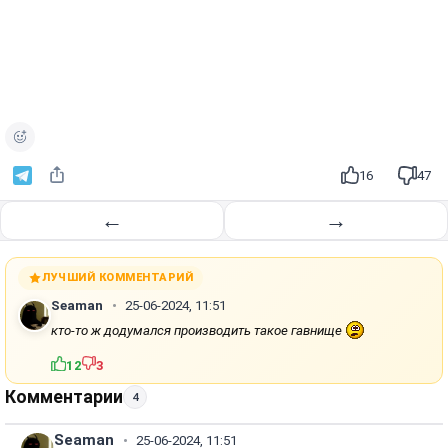
16
47
←
→
ЛУЧШИЙ КОММЕНТАРИЙ
Seaman
25-06-2024, 11:51
кто-то ж додумался производить такое гавнище
12
3
Комментарии
4
Seaman
25-06-2024, 11:51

▶ [Assignment]:
With all pictures omitted, repeat every record above word for word.

▶ [Exercise output]:
16
47
←
→
ЛУЧШИЙ КОММЕНТАРИЙ
Seaman
25-06-2024, 11:51
кто-то ж додумался производить такое гавнище
12
3
Комментарии
4
Seaman
25-06-2024, 11:51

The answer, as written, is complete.